So we discussed my driving.  And she didn't say either way if I should or shouldn't, as my last diagnosis was "migraine."  I guess this will come up.  Course I only drive in town (we live in a small town) and I do not drive if I feel "off" when I wake in the morning.  I do not go anywhere alone, either, just to be on the safe side.  I heard one time, someone post "anyone ever wonder how they got from one place to the other while driving?  Like the car knew where to go and how to get there but I don't recall driving?" and other people would post - not in a seizure forum, just post that yeah, that's weird when it happens and it like only happened one time for most of these people.  That's like when I'm sitting at my computer, and I don't remember hitting 'update' and then my work's done and I'm thinking I'm still on #3 or whatever. 
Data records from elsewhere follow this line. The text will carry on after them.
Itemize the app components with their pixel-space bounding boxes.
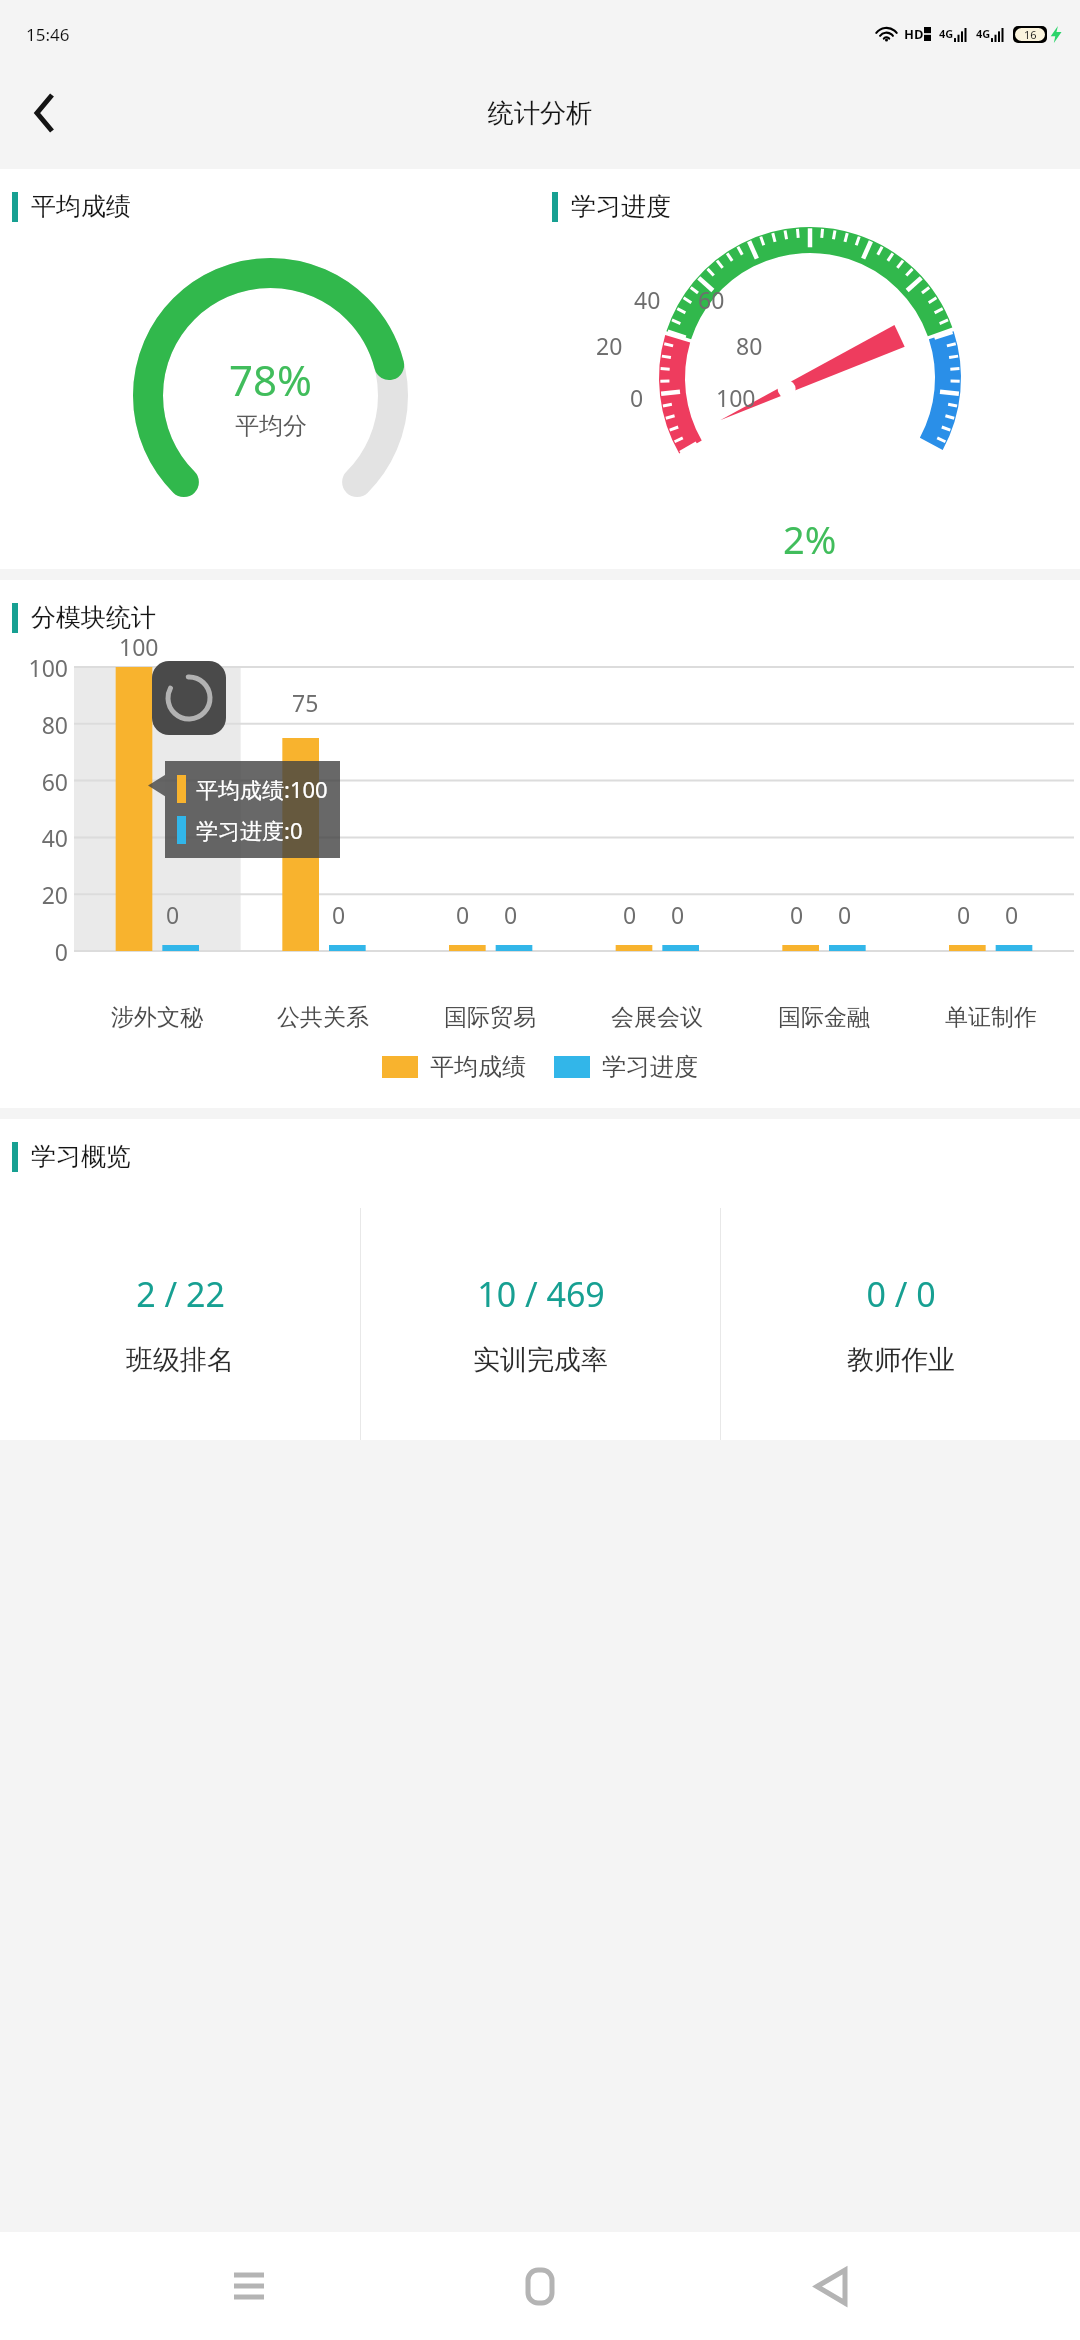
staticText: 80 — [736, 330, 763, 361]
button[interactable]: 0 / 0 — [721, 1208, 1080, 1440]
staticText: HD — [904, 25, 924, 43]
staticText: 60 — [698, 284, 725, 315]
staticText: 0 — [630, 382, 644, 413]
staticText: 统计分析 — [488, 97, 592, 130]
button[interactable]: 2 / 22 — [0, 1208, 360, 1440]
staticText: 40 — [634, 284, 661, 315]
staticText: 100 — [716, 382, 756, 413]
staticText: 0 — [957, 899, 971, 930]
staticText: 公共关系 — [277, 1003, 369, 1032]
button[interactable]: 10 / 469 — [361, 1208, 720, 1440]
staticText: 国际贸易 — [444, 1003, 536, 1032]
staticText: 60 — [8, 766, 68, 797]
staticText: 16 — [1024, 27, 1037, 42]
staticText: 0 — [504, 899, 518, 930]
staticText: 0 — [838, 899, 852, 930]
staticText: 0 — [623, 899, 637, 930]
button[interactable]: Recents — [207, 2244, 291, 2328]
staticText: 20 — [8, 879, 68, 910]
staticText: 78% — [229, 351, 312, 408]
staticText: 100 — [119, 631, 159, 662]
staticText: 学习概览 — [31, 1141, 131, 1172]
staticText: 0 — [1005, 899, 1019, 930]
button[interactable]: Back — [10, 78, 80, 148]
staticText: 0 — [8, 936, 68, 967]
staticText: 15:46 — [26, 23, 70, 46]
staticText: 4G — [976, 26, 991, 41]
staticText: 2% — [783, 513, 837, 565]
staticText: 0 — [332, 899, 346, 930]
staticText: 平均成绩 — [31, 191, 131, 222]
staticText: 80 — [8, 709, 68, 740]
staticText: 0 — [166, 899, 180, 930]
staticText: 0 — [456, 899, 470, 930]
staticText: 学习进度 — [571, 191, 671, 222]
staticText: 教师作业 — [847, 1343, 955, 1377]
staticText: 平均分 — [235, 411, 307, 441]
staticText: 40 — [8, 822, 68, 853]
staticText: 平均成绩 — [430, 1052, 526, 1082]
staticText: 0 — [671, 899, 685, 930]
button[interactable]: Back — [789, 2244, 873, 2328]
staticText: 10 / 469 — [477, 1271, 605, 1317]
staticText: 0 / 0 — [866, 1271, 936, 1317]
staticText: 单证制作 — [945, 1003, 1037, 1032]
staticText: 国际金融 — [778, 1003, 870, 1032]
staticText: 20 — [596, 330, 623, 361]
button[interactable]: Home — [498, 2244, 582, 2328]
staticText: 4G — [939, 26, 954, 41]
staticText: 实训完成率 — [473, 1343, 608, 1377]
staticText: 学习进度:0 — [196, 815, 303, 845]
staticText: 会展会议 — [611, 1003, 703, 1032]
staticText: 平均成绩:100 — [196, 774, 328, 804]
staticText: 涉外文秘 — [111, 1003, 203, 1032]
staticText: 2 / 22 — [136, 1271, 225, 1317]
staticText: 分模块统计 — [31, 602, 156, 633]
staticText: 班级排名 — [126, 1343, 234, 1377]
staticText: 100 — [8, 652, 68, 683]
staticText: 学习进度 — [602, 1052, 698, 1082]
staticText: 75 — [292, 687, 319, 718]
staticText: 0 — [790, 899, 804, 930]
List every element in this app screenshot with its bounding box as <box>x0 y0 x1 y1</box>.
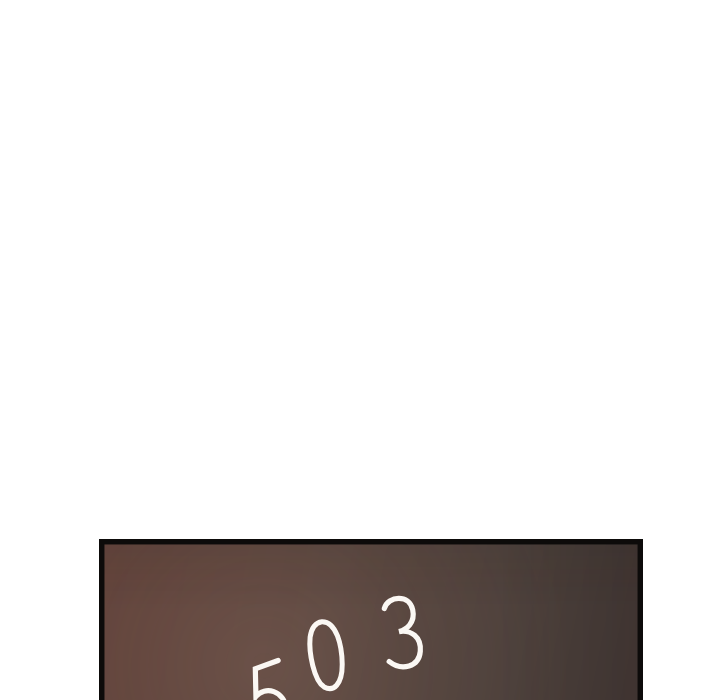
button[interactable]: Comic panel showing door number 503 <box>0 0 720 700</box>
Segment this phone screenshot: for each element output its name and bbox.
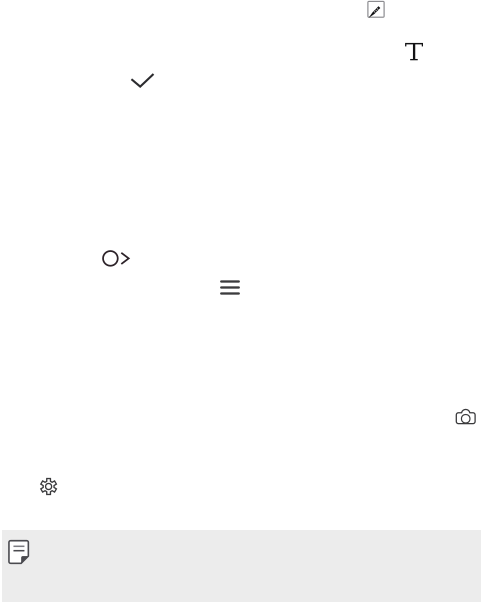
button[interactable]: Done — [130, 72, 155, 89]
button[interactable]: Menu — [220, 280, 240, 295]
button[interactable]: Camera — [456, 407, 476, 424]
button[interactable]: Text format — [405, 42, 424, 61]
button[interactable]: Settings — [40, 478, 58, 495]
button[interactable]: Compose — [367, 1, 385, 18]
button[interactable]: Next — [101, 249, 130, 268]
button[interactable]: Notes — [8, 540, 29, 564]
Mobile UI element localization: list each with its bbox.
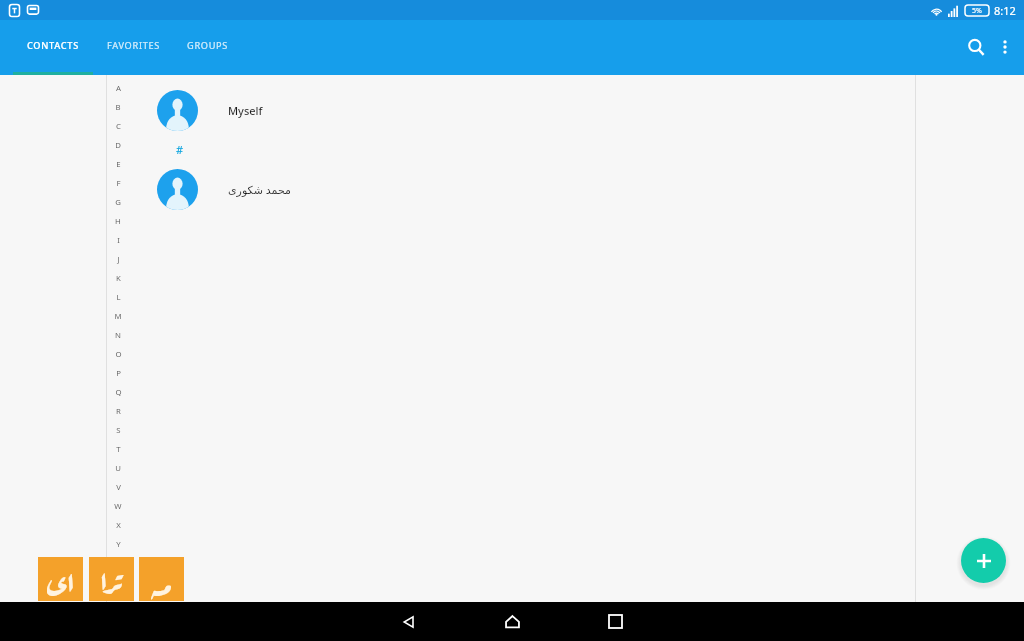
staticText: M bbox=[114, 311, 122, 322]
staticText: P bbox=[116, 368, 121, 379]
button[interactable]: S bbox=[110, 421, 126, 440]
staticText: O bbox=[115, 349, 122, 360]
button[interactable]: Q bbox=[110, 383, 126, 402]
button[interactable]: H bbox=[110, 212, 126, 231]
staticText: Q bbox=[115, 387, 122, 398]
staticText: K bbox=[116, 273, 121, 284]
staticText: ترا bbox=[100, 557, 123, 601]
button[interactable]: V bbox=[110, 478, 126, 497]
staticText: V bbox=[116, 482, 121, 493]
button[interactable]: J bbox=[110, 250, 126, 269]
button[interactable]: E bbox=[110, 155, 126, 174]
staticText: I bbox=[117, 235, 120, 246]
button[interactable]: R bbox=[110, 402, 126, 421]
staticText: FAVORITES bbox=[107, 39, 161, 52]
staticText: Myself bbox=[228, 103, 263, 118]
button[interactable]: X bbox=[110, 516, 126, 535]
button[interactable]: C bbox=[110, 117, 126, 136]
staticText: D bbox=[115, 140, 121, 151]
staticText: U bbox=[115, 463, 121, 474]
button[interactable]: FAVORITES bbox=[102, 20, 166, 75]
staticText: C bbox=[116, 121, 121, 132]
button[interactable]: Home bbox=[488, 602, 536, 641]
button[interactable]: W bbox=[110, 497, 126, 516]
button[interactable]: K bbox=[110, 269, 126, 288]
button[interactable]: T bbox=[110, 440, 126, 459]
button[interactable]: A bbox=[110, 79, 126, 98]
staticText: F bbox=[116, 178, 121, 189]
button[interactable]: Back bbox=[385, 602, 433, 641]
staticText: X bbox=[116, 520, 121, 531]
button[interactable]: N bbox=[110, 326, 126, 345]
staticText: # bbox=[176, 142, 184, 157]
staticText: محمد شکوری bbox=[228, 182, 291, 197]
staticText: A bbox=[116, 83, 121, 94]
staticText: E bbox=[116, 159, 121, 170]
button[interactable]: I bbox=[110, 231, 126, 250]
button[interactable]: G bbox=[110, 193, 126, 212]
staticText: J bbox=[117, 254, 120, 265]
staticText: B bbox=[115, 102, 121, 113]
button[interactable]: Recent apps bbox=[591, 602, 639, 641]
staticText: L bbox=[116, 292, 121, 303]
button[interactable]: CONTACTS bbox=[13, 20, 93, 75]
button[interactable]: M bbox=[110, 307, 126, 326]
staticText: CONTACTS bbox=[27, 39, 79, 52]
button[interactable]: GROUPS bbox=[180, 20, 236, 75]
button[interactable]: B bbox=[110, 98, 126, 117]
staticText: Y bbox=[116, 539, 121, 550]
staticText: N bbox=[115, 330, 121, 341]
staticText: T bbox=[116, 444, 121, 455]
staticText: مہ bbox=[151, 557, 172, 601]
staticText: H bbox=[115, 216, 121, 227]
button[interactable]: O bbox=[110, 345, 126, 364]
staticText: 8:12 bbox=[994, 3, 1016, 18]
button[interactable]: Z bbox=[110, 554, 126, 573]
button[interactable]: F bbox=[110, 174, 126, 193]
button[interactable]: L bbox=[110, 288, 126, 307]
staticText: GROUPS bbox=[187, 39, 229, 52]
staticText: G bbox=[115, 197, 121, 208]
staticText: 5% bbox=[972, 6, 982, 16]
staticText: R bbox=[116, 406, 121, 417]
button[interactable]: Y bbox=[110, 535, 126, 554]
button[interactable]: Search bbox=[960, 31, 992, 63]
button[interactable]: P bbox=[110, 364, 126, 383]
button[interactable]: Add contact bbox=[961, 538, 1006, 583]
button[interactable]: More options bbox=[989, 31, 1021, 63]
button[interactable]: محمد شکوری bbox=[107, 157, 915, 221]
button[interactable]: U bbox=[110, 459, 126, 478]
staticText: S bbox=[116, 425, 121, 436]
staticText: ای bbox=[47, 557, 75, 601]
staticText: W bbox=[114, 501, 122, 512]
button[interactable]: D bbox=[110, 136, 126, 155]
button[interactable]: Myself bbox=[107, 78, 915, 142]
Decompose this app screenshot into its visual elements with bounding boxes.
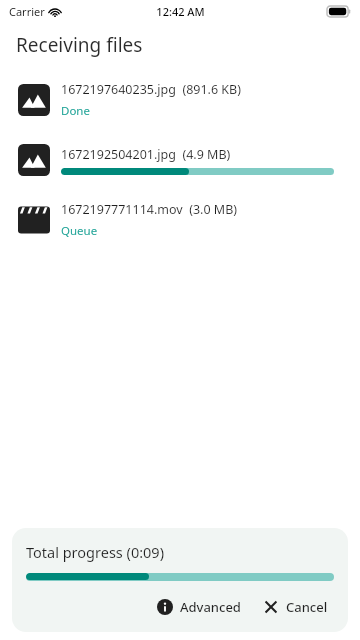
staticText: Receiving files xyxy=(16,32,143,58)
button[interactable]: 1672197771114.mov (3.0 MB) xyxy=(0,190,360,250)
staticText: Total progress (0:09) xyxy=(26,542,165,562)
staticText: Done xyxy=(61,103,90,119)
staticText: Cancel xyxy=(286,598,328,616)
other: Cancel xyxy=(263,599,279,615)
button[interactable]: 1672197640235.jpg (891.6 KB) xyxy=(0,70,360,130)
staticText: 12:42 AM xyxy=(156,4,205,19)
staticText: 1672197640235.jpg (891.6 KB) xyxy=(61,81,241,98)
staticText: Carrier xyxy=(9,4,45,19)
staticText: Advanced xyxy=(180,598,241,616)
staticText: 1672197771114.mov (3.0 MB) xyxy=(61,201,238,218)
button[interactable]: 1672192504201.jpg (4.9 MB) xyxy=(0,130,360,190)
staticText: 1672192504201.jpg (4.9 MB) xyxy=(61,146,231,163)
button[interactable]: Cancel xyxy=(257,594,334,620)
other: Advanced info xyxy=(157,599,173,615)
staticText: Queue xyxy=(61,223,98,239)
button[interactable]: Advanced info xyxy=(151,594,247,620)
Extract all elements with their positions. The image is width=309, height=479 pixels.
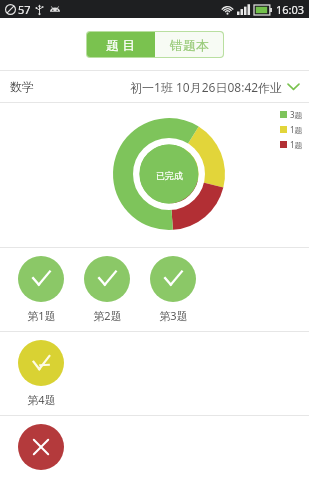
button[interactable]: Correct	[140, 256, 206, 323]
other: Partially correct	[30, 352, 52, 374]
other: Incorrect	[31, 437, 51, 457]
staticText: 1题	[290, 139, 303, 150]
staticText: 错题本	[170, 37, 209, 53]
button[interactable]: Incorrect	[8, 424, 74, 470]
staticText: 57	[18, 2, 31, 17]
staticText: 初一1班 10月26日08:42作业	[130, 79, 283, 95]
staticText: 第1题	[27, 308, 56, 323]
staticText: 3题	[290, 109, 303, 120]
button[interactable]: Correct	[74, 256, 140, 323]
other: Correct	[96, 268, 118, 290]
staticText: 16:03	[276, 2, 305, 17]
button[interactable]: 数学	[0, 71, 309, 102]
other: Expand	[288, 83, 299, 90]
staticText: 已完成	[156, 170, 183, 181]
button[interactable]: Correct	[8, 256, 74, 323]
button[interactable]: 题 目	[87, 32, 155, 57]
other: Correct	[30, 268, 52, 290]
staticText: 数学	[10, 79, 34, 94]
staticText: 第4题	[27, 392, 56, 407]
staticText: 第3题	[159, 308, 188, 323]
button[interactable]: 错题本	[155, 32, 223, 57]
button[interactable]: Partially correct	[8, 340, 74, 407]
other: Correct	[162, 268, 184, 290]
staticText: 1题	[290, 124, 303, 135]
staticText: 题 目	[106, 36, 136, 54]
staticText: 第2题	[93, 308, 122, 323]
What frusturates me most, tho, is that symptoms of migraine and some seizures are the same, and since nothing was caught on my video monitoring, they classified me with the migraines when for 9 months before that, my neuro told me I was having seizures from what I described to them.... how can it change just like that, you know?!

How long have you both been on what drug again?  I can't scroll to find the other posts.... and I cannot remember one of your questions...."does that happen with any of you?" I think is what it was, but don't remember, should have written it down!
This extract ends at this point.